Your task: Apart from the pictures, every entry should be reproduced exactly.

[Data for analysis Boundary: Start]

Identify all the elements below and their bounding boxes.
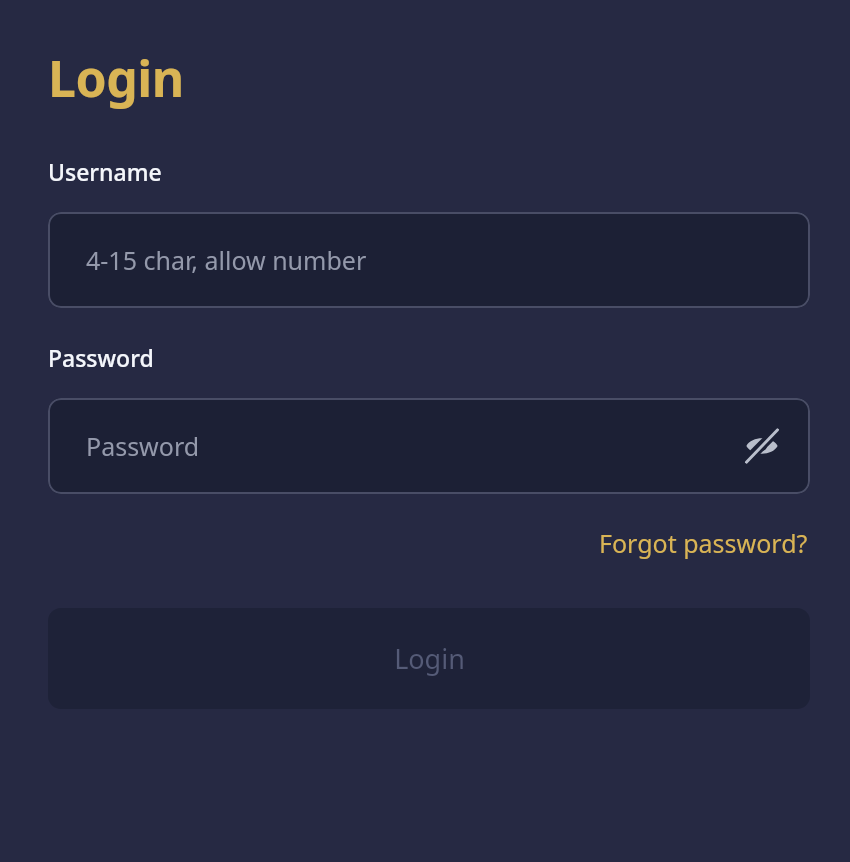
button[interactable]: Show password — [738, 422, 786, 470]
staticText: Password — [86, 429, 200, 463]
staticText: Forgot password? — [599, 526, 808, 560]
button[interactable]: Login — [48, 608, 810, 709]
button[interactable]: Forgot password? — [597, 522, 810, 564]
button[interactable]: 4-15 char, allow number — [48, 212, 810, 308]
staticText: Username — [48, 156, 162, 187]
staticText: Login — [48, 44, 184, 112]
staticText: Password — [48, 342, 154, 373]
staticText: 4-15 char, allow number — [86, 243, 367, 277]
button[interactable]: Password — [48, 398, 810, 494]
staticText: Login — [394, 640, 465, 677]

[Data for analysis Boundary: End]

Your response:
Identify all the elements below and their bounding boxes.
button[interactable]: Show password — [738, 422, 786, 470]
staticText: Password — [86, 429, 200, 463]
staticText: Forgot password? — [599, 526, 808, 560]
button[interactable]: Login — [48, 608, 810, 709]
button[interactable]: Forgot password? — [597, 522, 810, 564]
button[interactable]: 4-15 char, allow number — [48, 212, 810, 308]
staticText: Username — [48, 156, 162, 187]
staticText: Login — [48, 44, 184, 112]
staticText: Password — [48, 342, 154, 373]
staticText: 4-15 char, allow number — [86, 243, 367, 277]
button[interactable]: Password — [48, 398, 810, 494]
staticText: Login — [394, 640, 465, 677]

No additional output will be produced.